Task to carry out —
Please return each of the entries exactly, minus their pictures.

Data for this exercise Start Marker

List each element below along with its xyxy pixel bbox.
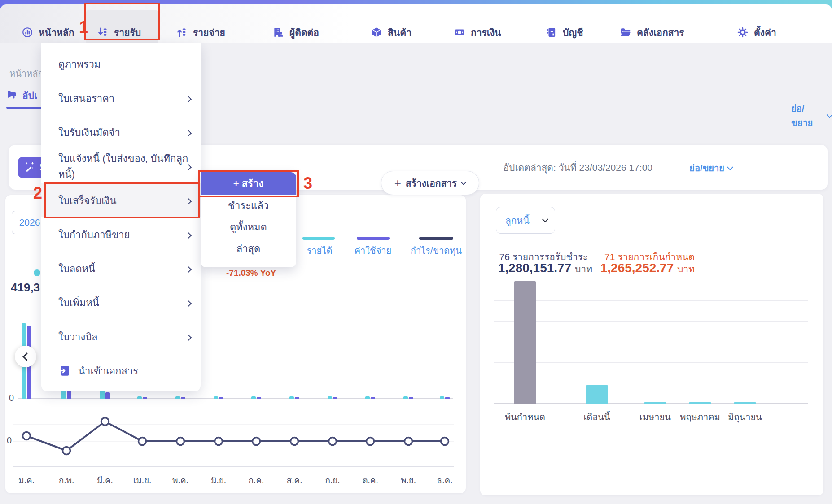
app-screen: หน้าหลักรายรับรายจ่ายผู้ติดต่อสินค้าการเ… <box>0 0 832 504</box>
bar-ค่าใช้จ่าย-พ.ค. <box>181 397 185 399</box>
menu-item-6[interactable]: ใบลดหนี้ <box>41 252 201 286</box>
carousel-prev-button[interactable] <box>15 346 36 367</box>
nav-item-0[interactable]: หน้าหลัก <box>22 22 74 43</box>
menu-item-label: ใบแจ้งหนี้ (ใบส่งของ, บันทึกลูกหนี้) <box>58 151 190 182</box>
nav-item-label: ผู้ติดต่อ <box>289 25 319 40</box>
bar-ค่าใช้จ่าย-ต.ค. <box>371 397 375 399</box>
legend-line-2 <box>419 237 453 240</box>
chevron-right-icon <box>185 96 192 102</box>
menu-item-1[interactable]: ใบเสนอราคา <box>41 81 201 115</box>
bar-ค่าใช้จ่าย-ธ.ค. <box>445 397 450 399</box>
menu-item-7[interactable]: ใบเพิ่มหนี้ <box>41 286 201 320</box>
annotation-step-2: 2 <box>33 184 42 203</box>
year-filter-label: 2026 <box>19 217 40 228</box>
chevron-down-icon <box>460 179 467 185</box>
chevron-down-icon <box>727 164 733 170</box>
collapse-expand-banner[interactable]: ย่อ/ขยาย <box>689 161 732 175</box>
legend-item-1[interactable]: ค่าใช้จ่าย <box>350 243 395 258</box>
chevron-right-icon <box>185 164 192 170</box>
recv-label-พ้นกำหนด: พ้นกำหนด <box>498 410 552 424</box>
submenu-create-button[interactable]: + สร้าง <box>201 172 296 195</box>
legend-item-2[interactable]: กำไร/ขาดทุน <box>408 243 464 258</box>
bar-รายได้-เม.ย. <box>137 396 142 399</box>
chevron-left-icon <box>22 352 31 361</box>
recv-gridline-3 <box>494 342 808 342</box>
nav-item-8[interactable]: ตั้งค่า <box>737 22 776 43</box>
menu-item-3[interactable]: ใบแจ้งหนี้ (ใบส่งของ, บันทึกลูกหนี้) <box>41 149 201 183</box>
nav-item-label: รายจ่าย <box>193 25 225 40</box>
expense-icon <box>176 26 188 38</box>
nav-item-5[interactable]: การเงิน <box>454 22 501 43</box>
month-label-มี.ค.: มี.ค. <box>89 474 121 487</box>
bar-ค่าใช้จ่าย-พ.ย. <box>409 397 413 399</box>
month-label-ก.พ.: ก.พ. <box>51 474 82 487</box>
nav-item-6[interactable]: บัญชี <box>546 22 583 43</box>
menu-item-label: ใบเสร็จรับเงิน <box>58 193 116 209</box>
menu-item-label: ใบวางบิล <box>58 329 98 345</box>
revenue-dot-icon <box>34 269 40 276</box>
submenu-item-2[interactable]: ล่าสุด <box>201 238 296 259</box>
month-label-เม.ย.: เม.ย. <box>127 474 158 487</box>
recv-bar-มิถุนายน <box>734 402 756 404</box>
import-icon <box>58 365 71 377</box>
recv-bar-พฤษภาคม <box>689 402 711 404</box>
nav-item-4[interactable]: สินค้า <box>371 22 412 43</box>
debtor-filter-select[interactable]: ลูกหนี้ <box>496 207 555 234</box>
recv-bar-เดือนนี้ <box>586 385 608 404</box>
create-document-button[interactable]: + สร้างเอกสาร <box>381 171 479 195</box>
month-label-ก.ค.: ก.ค. <box>241 474 272 487</box>
submenu-item-1[interactable]: ดูทั้งหมด <box>201 216 296 238</box>
menu-item-5[interactable]: ใบกำกับภาษีขาย <box>41 217 201 252</box>
menu-item-8[interactable]: ใบวางบิล <box>41 320 201 354</box>
recv-gridline-0 <box>494 280 808 280</box>
bar-ค่าใช้จ่าย-เม.ย. <box>143 397 147 399</box>
menu-item-2[interactable]: ใบรับเงินมัดจำ <box>41 115 201 149</box>
bar-รายได้-ส.ค. <box>289 396 294 399</box>
collapse-expand-top[interactable]: ย่อ/ขยาย <box>791 101 832 130</box>
chevron-right-icon <box>185 300 192 307</box>
recv-label-มิถุนายน: มิถุนายน <box>718 410 772 424</box>
month-label-พ.ค.: พ.ค. <box>165 474 196 487</box>
nav-item-label: การเงิน <box>471 25 501 40</box>
nav-item-label: รายรับ <box>114 25 141 40</box>
nav-item-label: บัญชี <box>563 25 583 40</box>
line-zero-label: 0 <box>7 435 12 446</box>
products-icon <box>371 26 382 38</box>
nav-item-1[interactable]: รายรับ <box>97 22 141 43</box>
submenu-item-0[interactable]: ชำระแล้ว <box>201 195 296 216</box>
revenue-total-partial: 419,3 <box>11 281 40 295</box>
create-document-label: สร้างเอกสาร <box>406 176 457 191</box>
nav-item-2[interactable]: รายจ่าย <box>176 22 225 43</box>
tab-announcements-label: อัปเ <box>22 88 37 103</box>
month-label-ส.ค.: ส.ค. <box>279 474 310 487</box>
menu-item-9[interactable]: นำเข้าเอกสาร <box>41 354 201 388</box>
menu-item-label: ใบลดหนี้ <box>58 261 95 277</box>
chevron-right-icon <box>185 335 192 341</box>
menu-item-0[interactable]: ดูภาพรวม <box>41 47 201 81</box>
collapse-expand-banner-label: ย่อ/ขยาย <box>689 161 724 175</box>
nav-item-7[interactable]: คลังเอกสาร <box>620 22 684 43</box>
magic-wand-icon <box>24 161 35 174</box>
bar-ค่าใช้จ่าย-ก.ค. <box>257 397 261 399</box>
bar-ค่าใช้จ่าย-ก.ย. <box>333 397 337 399</box>
debtor-filter-value: ลูกหนี้ <box>505 213 530 228</box>
tab-announcements[interactable]: อัปเ <box>6 88 37 103</box>
income-dropdown-menu: ดูภาพรวมใบเสนอราคาใบรับเงินมัดจำใบแจ้งหน… <box>41 43 201 391</box>
accounting-icon <box>546 26 557 38</box>
recv-gridline-4 <box>494 362 808 363</box>
chevron-right-icon <box>185 198 192 204</box>
chevron-down-icon <box>827 112 832 118</box>
nav-item-3[interactable]: ผู้ติดต่อ <box>272 22 319 43</box>
menu-item-4[interactable]: ใบเสร็จรับเงิน <box>41 183 201 217</box>
collapse-expand-top-label: ย่อ/ขยาย <box>791 101 824 130</box>
bar-ค่าใช้จ่าย-ส.ค. <box>295 397 299 399</box>
month-label-ก.ย.: ก.ย. <box>317 474 348 487</box>
bar-ค่าใช้จ่าย-มี.ค. <box>105 392 110 399</box>
nav-item-label: สินค้า <box>388 25 412 40</box>
menu-item-label: ดูภาพรวม <box>58 56 101 72</box>
legend-item-0[interactable]: รายได้ <box>297 243 342 258</box>
menu-item-label: นำเข้าเอกสาร <box>78 363 138 379</box>
legend-line-0 <box>302 237 335 240</box>
recv-gridline-1 <box>494 300 808 301</box>
menu-item-label: ใบกำกับภาษีขาย <box>58 227 130 243</box>
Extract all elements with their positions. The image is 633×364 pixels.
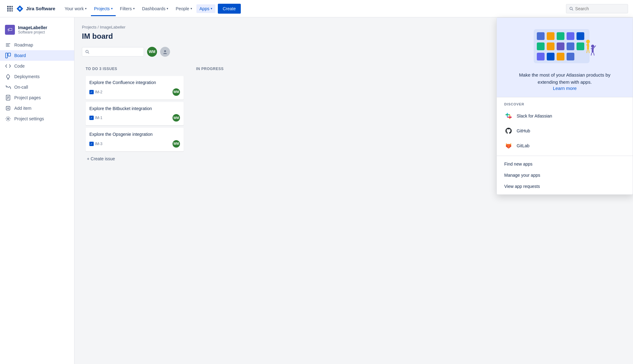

Data for this exercise End Marker

Reply to the task —
List each element below along with its xyxy pixel bbox.
app-screen: หน้าหลักรายรับรายจ่ายผู้ติดต่อสินค้าการเ… <box>0 0 832 504</box>
bar-ค่าใช้จ่าย-พ.ค. <box>181 397 185 399</box>
menu-item-6[interactable]: ใบลดหนี้ <box>41 252 201 286</box>
carousel-prev-button[interactable] <box>15 346 36 367</box>
nav-item-0[interactable]: หน้าหลัก <box>22 22 74 43</box>
menu-item-label: ใบแจ้งหนี้ (ใบส่งของ, บันทึกลูกหนี้) <box>58 151 190 182</box>
nav-item-label: ผู้ติดต่อ <box>289 25 319 40</box>
bar-ค่าใช้จ่าย-ต.ค. <box>371 397 375 399</box>
legend-line-2 <box>419 237 453 240</box>
chevron-right-icon <box>185 96 192 102</box>
menu-item-1[interactable]: ใบเสนอราคา <box>41 81 201 115</box>
bar-ค่าใช้จ่าย-ธ.ค. <box>445 397 450 399</box>
menu-item-7[interactable]: ใบเพิ่มหนี้ <box>41 286 201 320</box>
annotation-step-2: 2 <box>33 184 42 203</box>
year-filter-label: 2026 <box>19 217 40 228</box>
chevron-down-icon <box>460 179 467 185</box>
chevron-down-icon <box>727 164 733 170</box>
collapse-expand-banner[interactable]: ย่อ/ขยาย <box>689 161 732 175</box>
legend-item-1[interactable]: ค่าใช้จ่าย <box>350 243 395 258</box>
chevron-right-icon <box>185 164 192 170</box>
recv-label-พ้นกำหนด: พ้นกำหนด <box>498 410 552 424</box>
submenu-create-button[interactable]: + สร้าง <box>201 172 296 195</box>
legend-item-2[interactable]: กำไร/ขาดทุน <box>408 243 464 258</box>
bar-รายได้-เม.ย. <box>137 396 142 399</box>
chevron-left-icon <box>22 352 31 361</box>
recv-gridline-3 <box>494 342 808 342</box>
nav-item-8[interactable]: ตั้งค่า <box>737 22 776 43</box>
menu-item-3[interactable]: ใบแจ้งหนี้ (ใบส่งของ, บันทึกลูกหนี้) <box>41 149 201 183</box>
nav-item-label: รายจ่าย <box>193 25 225 40</box>
expense-icon <box>176 26 188 38</box>
nav-item-5[interactable]: การเงิน <box>454 22 501 43</box>
month-label-มี.ค.: มี.ค. <box>89 474 121 487</box>
bar-ค่าใช้จ่าย-พ.ย. <box>409 397 413 399</box>
month-label-ก.พ.: ก.พ. <box>51 474 82 487</box>
nav-item-6[interactable]: บัญชี <box>546 22 583 43</box>
menu-item-label: ใบเสร็จรับเงิน <box>58 193 116 209</box>
menu-item-label: ใบวางบิล <box>58 329 98 345</box>
revenue-dot-icon <box>34 269 40 276</box>
submenu-item-2[interactable]: ล่าสุด <box>201 238 296 259</box>
month-label-เม.ย.: เม.ย. <box>127 474 158 487</box>
recv-bar-มิถุนายน <box>734 402 756 404</box>
import-icon <box>58 365 71 377</box>
recv-bar-พฤษภาคม <box>689 402 711 404</box>
nav-item-4[interactable]: สินค้า <box>371 22 412 43</box>
debtor-filter-select[interactable]: ลูกหนี้ <box>496 207 555 234</box>
recv-bar-เดือนนี้ <box>586 385 608 404</box>
create-document-button[interactable]: + สร้างเอกสาร <box>381 171 479 195</box>
month-label-ก.ค.: ก.ค. <box>241 474 272 487</box>
submenu-item-1[interactable]: ดูทั้งหมด <box>201 216 296 238</box>
menu-item-5[interactable]: ใบกำกับภาษีขาย <box>41 217 201 252</box>
menu-item-8[interactable]: ใบวางบิล <box>41 320 201 354</box>
recv-gridline-0 <box>494 280 808 280</box>
bar-ค่าใช้จ่าย-เม.ย. <box>143 397 147 399</box>
menu-item-2[interactable]: ใบรับเงินมัดจำ <box>41 115 201 149</box>
bar-รายได้-ส.ค. <box>289 396 294 399</box>
collapse-expand-top[interactable]: ย่อ/ขยาย <box>791 101 832 130</box>
chevron-right-icon <box>185 300 192 307</box>
recv-label-มิถุนายน: มิถุนายน <box>718 410 772 424</box>
month-label-พ.ค.: พ.ค. <box>165 474 196 487</box>
nav-item-label: การเงิน <box>471 25 501 40</box>
nav-item-label: รายรับ <box>114 25 141 40</box>
nav-item-label: บัญชี <box>563 25 583 40</box>
line-zero-label: 0 <box>7 435 12 446</box>
products-icon <box>371 26 382 38</box>
nav-item-1[interactable]: รายรับ <box>97 22 141 43</box>
submenu-item-0[interactable]: ชำระแล้ว <box>201 195 296 216</box>
revenue-total-partial: 419,3 <box>11 281 40 295</box>
create-document-label: สร้างเอกสาร <box>406 176 457 191</box>
nav-item-2[interactable]: รายจ่าย <box>176 22 225 43</box>
tab-announcements-label: อัปเ <box>22 88 37 103</box>
month-label-ส.ค.: ส.ค. <box>279 474 310 487</box>
menu-item-9[interactable]: นำเข้าเอกสาร <box>41 354 201 388</box>
menu-item-label: ใบลดหนี้ <box>58 261 95 277</box>
chevron-right-icon <box>185 335 192 341</box>
menu-item-0[interactable]: ดูภาพรวม <box>41 47 201 81</box>
collapse-expand-banner-label: ย่อ/ขยาย <box>689 161 724 175</box>
nav-item-7[interactable]: คลังเอกสาร <box>620 22 684 43</box>
magic-wand-icon <box>24 161 35 174</box>
bar-ค่าใช้จ่าย-ก.ค. <box>257 397 261 399</box>
bar-ค่าใช้จ่าย-ก.ย. <box>333 397 337 399</box>
debtor-filter-value: ลูกหนี้ <box>505 213 530 228</box>
tab-announcements[interactable]: อัปเ <box>6 88 37 103</box>
income-dropdown-menu: ดูภาพรวมใบเสนอราคาใบรับเงินมัดจำใบแจ้งหน… <box>41 43 201 391</box>
accounting-icon <box>546 26 557 38</box>
recv-gridline-4 <box>494 362 808 363</box>
chevron-right-icon <box>185 198 192 204</box>
chevron-down-icon <box>827 112 832 118</box>
nav-item-3[interactable]: ผู้ติดต่อ <box>272 22 319 43</box>
menu-item-4[interactable]: ใบเสร็จรับเงิน <box>41 183 201 217</box>
collapse-expand-top-label: ย่อ/ขยาย <box>791 101 824 130</box>
bar-ค่าใช้จ่าย-ส.ค. <box>295 397 299 399</box>
month-label-ก.ย.: ก.ย. <box>317 474 348 487</box>
bar-ค่าใช้จ่าย-มี.ค. <box>105 392 110 399</box>
nav-item-label: สินค้า <box>388 25 412 40</box>
menu-item-label: ดูภาพรวม <box>58 56 101 72</box>
legend-item-0[interactable]: รายได้ <box>297 243 342 258</box>
menu-item-label: นำเข้าเอกสาร <box>78 363 138 379</box>
legend-line-0 <box>302 237 335 240</box>
recv-gridline-1 <box>494 300 808 301</box>
menu-item-label: ใบกำกับภาษีขาย <box>58 227 130 243</box>
Extract all elements with their positions. The image is 633×364 pixels.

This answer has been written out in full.